Vide l'autocarro della sua impresa con il generatore in funzione. Raggiunse il fossato e capì che vi era stata una frana. Quindi distinse la mano che sporgeva dal terriccio. Corse ad avvertire i pompieri, per tornare subito sul posto e tentare di scavare intorno all'uomo imprigionato dai detriti. Dopo pochi minuti giunsero i soccorsi, ma furono necessari ben venti minuti per liberare il malcapitato. Era seriamente ferito ma respirava ancora, nonostante fosse trascorsa più di un'ora dal momento dell'incidente. Rimarrà molte settimane in ospedale e non recupererà mai completamente l'uso della spalla, e del braccio gravemente ustionati.
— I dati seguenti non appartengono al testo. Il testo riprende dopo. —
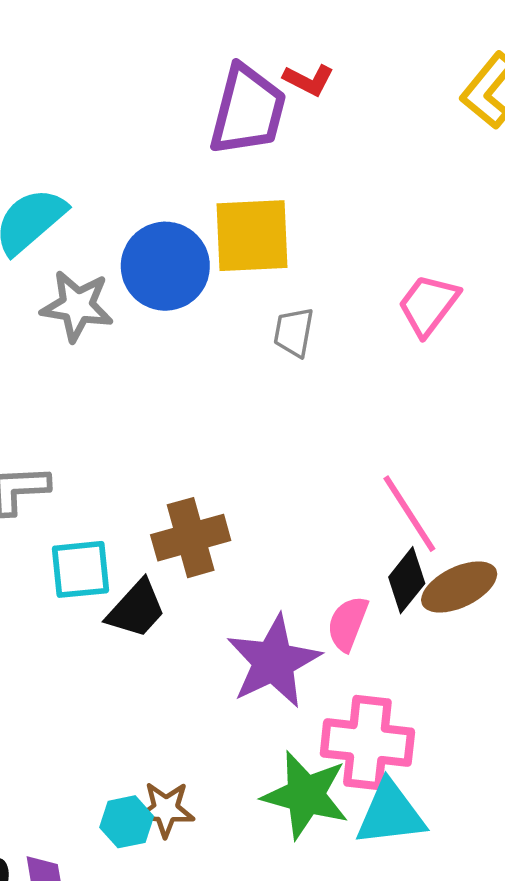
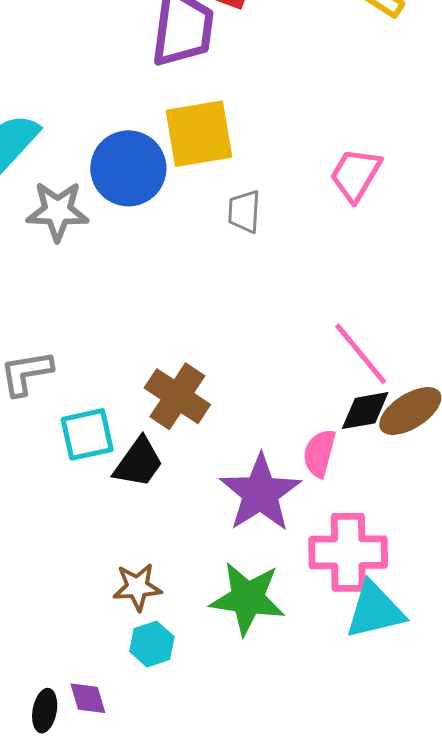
brown cross: (191, 538) -> (177, 396), turned -34
black diamond: (407, 580) -> (365, 411), turned 48
green star: (306, 795) -> (247, 598), moved
brown star: (166, 809) -> (137, 587), moved

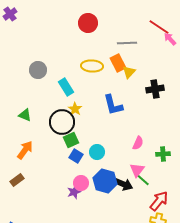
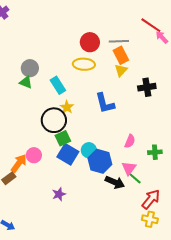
red circle: (88, 23) -> (90, 42), moved
orange rectangle: (118, 63) -> (121, 55), moved
green triangle: (25, 115) -> (26, 82), moved
orange arrow: (25, 150) -> (19, 163), moved
blue square: (76, 156) -> (68, 154), size x1.5
blue hexagon: (105, 181) -> (100, 161), moved
pink circle: (81, 183) -> (34, 155), moved
purple star: (74, 192) -> (59, 194), moved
Tuttavia si considerò già molto fortunato ad essere ancora vivo.
Tommy Whittaker non spiegherà mai a se stesso quale forza lo spinse a interrompere il lavoro, e a percorrere circa cinque miglia verso un luogo in cui razionalmente non avrebbe avuto alcun motivo per recarvisi. Semplicemente, doveva andare là, e in fretta. Non ne conosceva lo scopo, ma si sarebbe sentito tranquillo solo se l'avesse fatto.
"Questo rimase il solo caso di telepatia che coinvolse i due protagonisti. Essi non avranno in seguito più alcun fenomeno paranormale. Ma l'esempio è più che sufficiente per comprendere come la parapsicologia della vita quotidiana, raccolta da Leo Talamonti, e confermata dalle recenti inchieste di Dettore, Cassoli, Rinaldi, Giovetti... si affacci prepotentemente, e in modo inaspettato, nella nostra esistenza. E ci fa comprendere, ancora una volta, che esiste un ""qualcosa"" che va oltre la materia, oltre le traversie della nostra comunque imprevedibile vita. "




Nota: il caso era stato divulgato da Betty e Fraser Nicol, assistenti alla Duke University (USA), sulla rivista Tomorrow, n.3, 1957.